Synthesis and Evaluation of Clinically Translatable Targeted Microbubbles Using a Microfluidic Device for In Vivo Ultrasound Molecular Imaging

Round 1

Reviewer 1 Report

Interesting investigation. 

Figure 1 shows part of the Methods. This figure can be located in Section 3. MATERIALS AND METHODS. 

In Section 2.1, from lines 126 to 140, you describe methodology again.

The methods are well described. But the manuscript has little information about the device to generate the microbubbles and less about its operating condition. So please consider including more information.

The merit of the research lies more in the intended application. Considering the justifications for using the microfluidic device, greater emphasis should also be placed on the impact of using this type of apparatus (beyond the uniformity of the microbubbles), especially in the Results section and Conclusions. Are there studies to compare results when a device of this type is not used? This would help readers understand the advantages and disadvantages of the presented method.

Part of the Conclusions has technical language that a wider non-expert audience could not understand clearly.

There are extra spaces between periods and words, or between words. Please verify.
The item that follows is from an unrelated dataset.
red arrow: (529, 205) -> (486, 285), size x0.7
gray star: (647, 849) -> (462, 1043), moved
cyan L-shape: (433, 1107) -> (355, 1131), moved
See for example Lines 43, 47, 98, 134, 142, 158, …

 You should maintain consistency with spaces between numbers and units. See for example, 2 kDa in Line 111 and 4.13 kDa in Line 158, or 4°C in Line 245 and 4 °C in Line 260

Check parenthesis in Line 287

Author Response

We would like to thank the Reviewers for their valuable comments and suggestions. We have revised the manuscript as per suggestions, and our point-by-point responses to all the comments are given below in “Italic fonts” and addressed respectively in the revised manuscript.
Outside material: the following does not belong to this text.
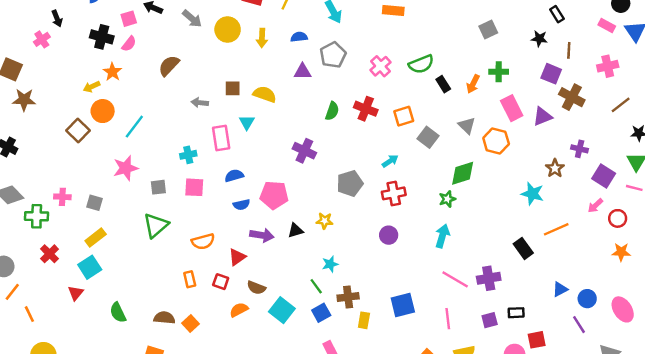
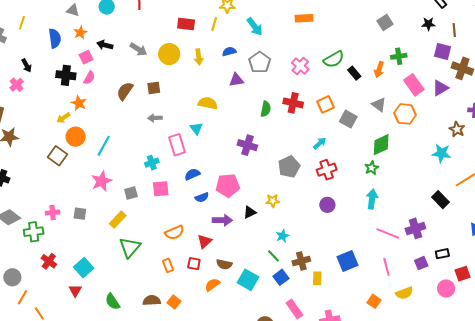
brown square: (233, 88) -> (154, 88), moved
green triangle: (156, 225) -> (130, 247), moved
yellow rectangle: (96, 238) -> (118, 220), moved

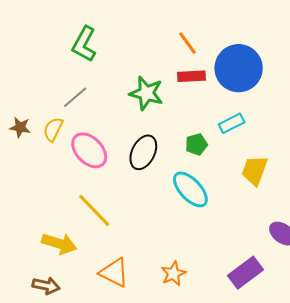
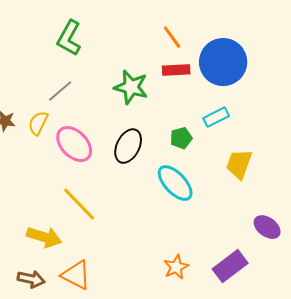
orange triangle: (114, 273) -> (76, 275), moved
orange star: (173, 274) -> (176, 267), moved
1. Figure 1 shows part of the Methods. This figure can be located in Section 3. MATERIALS AND METHODS.

We appreciate the reviewer’s suggestion. Since figure 1 is important for explaining the whole concept of the manuscript, instead of moving it to the methods section, we have kept at the beginning of the manuscript as it is currently, and additionally cited this again in the MATERIALS AND METHODS section of the revised manuscript.

2. In Section 2.1, from lines 126 to 140, you describe methodology again.
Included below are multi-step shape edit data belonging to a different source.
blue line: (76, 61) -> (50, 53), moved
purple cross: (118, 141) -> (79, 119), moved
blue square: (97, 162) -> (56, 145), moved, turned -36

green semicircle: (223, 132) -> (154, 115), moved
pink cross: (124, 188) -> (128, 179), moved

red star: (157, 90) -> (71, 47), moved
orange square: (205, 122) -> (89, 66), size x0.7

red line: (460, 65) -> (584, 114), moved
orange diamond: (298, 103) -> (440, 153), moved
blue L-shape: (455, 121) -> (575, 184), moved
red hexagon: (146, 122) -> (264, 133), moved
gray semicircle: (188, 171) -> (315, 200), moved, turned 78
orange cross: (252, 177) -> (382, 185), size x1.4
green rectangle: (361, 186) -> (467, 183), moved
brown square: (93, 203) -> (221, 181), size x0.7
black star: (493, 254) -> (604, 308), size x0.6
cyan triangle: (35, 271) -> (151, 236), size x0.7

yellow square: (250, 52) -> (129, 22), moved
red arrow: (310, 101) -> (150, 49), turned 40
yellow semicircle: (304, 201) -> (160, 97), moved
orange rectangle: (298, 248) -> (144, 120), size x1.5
Thank you. In the revised manuscript, we have removed some of the text to avoid any redundancy.

3. The methods are well described. But the manuscript has little information about the device to generate the microbubbles and less about its operating condition. So please consider including more information.

We have included the following explanation of the Horizon device and its bubble generation strategy in the revised manuscript:

“The Horizon system is a microfluidics-based system for producing uniform and reproducible distributions of polydisperse and monodisperse microbubbles by mixing lipids and gases via (interchangeable) microfluidic cartridges. This computer-controlled system can produce bubble of different sizes by adjusting the flow rate of lipid mixture, gas pressure, and perfluorobutane level (see Figure 2). Similarly, the system can also be operated using cartridges of various designs to prepare MBs of different sizes and properties. A detailed design and operation of the Horizon system is reported by Abou-Saleh et al., [64, 65].”

3. The merit of the research lies more in the intended application. Considering the justifications for using the microfluidic device, greater emphasis should also be placed on the impact of using this type of apparatus (beyond the uniformity of the microbubbles), especially in the Results section and Conclusions.

Are there studies to compare results when a device of this type is not used? This would help readers understand the advantages and disadvantages of the presented method.

We thank the reviewer for the valuable suggestion. Since this device is recently developed to produce MBs, not many studies were presented regarding the usage of this device to produce MBs for human application have been published. As per reviewer’s suggestion, we have now provided the data supporting the homogeneity of MBs produced by the Horizon microfluidic system compared to vialmix based amalgamation method (see figure below, and included this data as Figure S4 in the supplemental file).

(Figure was not able to inlude here, please see the attached file)

Legend for the above figure: MBs were prepared by two methods (vialmix and microfluidic) and compared them for bubbles count and size using acoustic spectroscopy for particle size measurement. Panel A, vial mixing preparation; panel B (Non-targeted), panel C (Targeted) produced from Horizon system. Acoustic spectroscopy clearly shown that MBs produced from Horizon system was uniform and narrow size when compared to the vial mixing preparation.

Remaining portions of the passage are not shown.